Kill (work) or be killed (by the arse that ensues when you pursue things that will almost certainly turn out to be shit).
Here’s a great article from ‘Hey Whipple’ author Luke Sullivan on what makes a great CD. There are many wonderful pearls to extract, but I wanted to bring up one point that Luke hammers home towards the end:
Another thing I wish I’d heard less of when I was a young creative?
It usually comes during a creative meeting. Someone in the back of room puts down their donut and says, “Well, if I could just be the devil’s advocate here for a sec….”
Dude, shut up.
Ideas are fragile. The bubble can pop so easily. Instead of being the devil’s advocate, why not be the angel’s advocate? Don’t just blurt out what you hate about something.
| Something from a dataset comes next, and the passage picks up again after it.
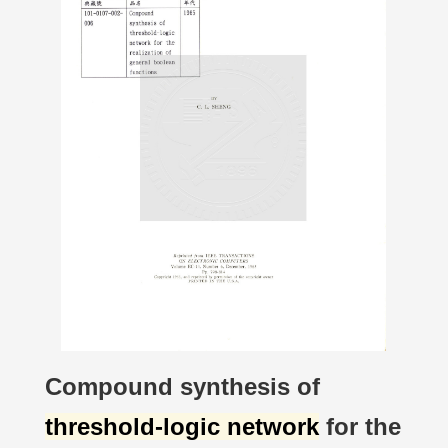
Compound synthesis of
threshold-logic network
for the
Not liking stuff is easy. Anyone can do it. It’s harder to find out what’sgood about the idea. The trick is finding that little coal and then blowin’ on it till it’s flame.
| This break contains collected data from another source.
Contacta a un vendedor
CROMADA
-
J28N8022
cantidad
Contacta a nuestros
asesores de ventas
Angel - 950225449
I forget where I read this quotation from writing coach Jay O’Callahan, but it went like this: “It is strange that, in our culture, we are trained to look for weaknesses. When I work with people, they are often surprised when I point out the wonderful crucial details – the parts that are alive.” He went on to suggest, “If our eyes are always looking for weakness, we begin to lose our intuition to notice beauty.”
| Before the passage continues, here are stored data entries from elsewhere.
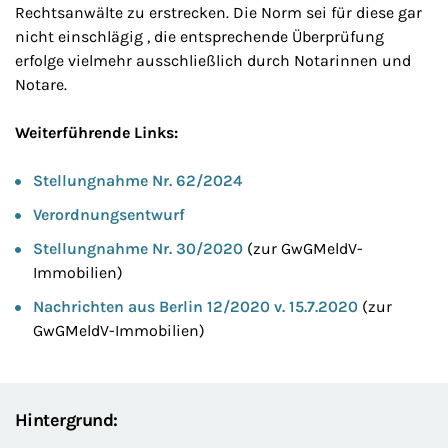
Rechtsanwälte zu erstrecken. Die Norm sei für diese gar
nicht einschlägig , die entsprechende Überprüfung
erfolge vielmehr ausschließlich durch Notarinnen und
Notare.
Weiterführende Links:
Stellungnahme Nr. 62/2024
Verordnungsentwurf
Stellungnahme Nr. 30/2020
(zur GwGMeldV-
Immobilien)
Nachrichten aus Berlin 12/2020 v. 15.7.2020
(zur
GwGMeldV-Immobilien)
Hintergrund:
I found this very same advice from a venture capitalist, David Sze of Greylock Partners: “Anyone can tell you why something’s going to fail. The real trick is to find out why something will succeed.”
There is, of course, much to agree with here. It is indeed the CD’s job to spot diamonds, whether they be in the rough or glinting right in front of your face. However, I just want to explore in greater detail what a CD should do when faced with an idea that might not fly in its current form…
‘The trick is finding that little coal and then blowin’ on it till it’s flame.’ Absolutely, but what if there is no little coal? Or what if the coal would require a great deal of blowing to reach a flame that’s either going to be very small or much smaller than another flame you (the team) have ignited? I think it’s also the CD’s job to make the call of when it’s not worth pursuing a certain idea because there are limited time resources and one (or more) of your other ideas is better. That’s not to say a CD shouldn’t be positive if there is positivity to be found, but just as you sometimes have to scrape away the rough to expose the diamond, you also have to tell the team to stop digging if they have accidentally found themselves in an underground cubic zirconia lab.
Luke also says ‘when you eat a turd, don’t nibble’, and I’d say, both as a creative and a CD, the desperate search for something worth pursuing in an idea that needs to die is more damaging, in terms of wasted hope and effort, than a quick bullet to the back of the head.
There isn’t always something good in every idea (and by ‘good’ I mean ‘worth pursuing in the context of the other work’), and telling people there is will only lead to heartache on both sides. On the flip side, Luke is right, that if there’s a faint glow that looks like it could become a forest fire then blow on that puppy like a motherfucker. But don’t apply those electric heart paddles to a corpse.
Have I mixed enough metaphors?
I agree with what you say.
Ideas are fragile, yes. But they are also sometimes just shit. A good CD can spot a dead-end a mile off. And if ideas are important, energy is too. So sending a team on a charge of a doomed-to-failure, charge-of-the-light-brigade mission late into the night doesn’t help anyone.
Negativity is sometimes the quickest way from A to B. It doesn’t have to be uninspiring.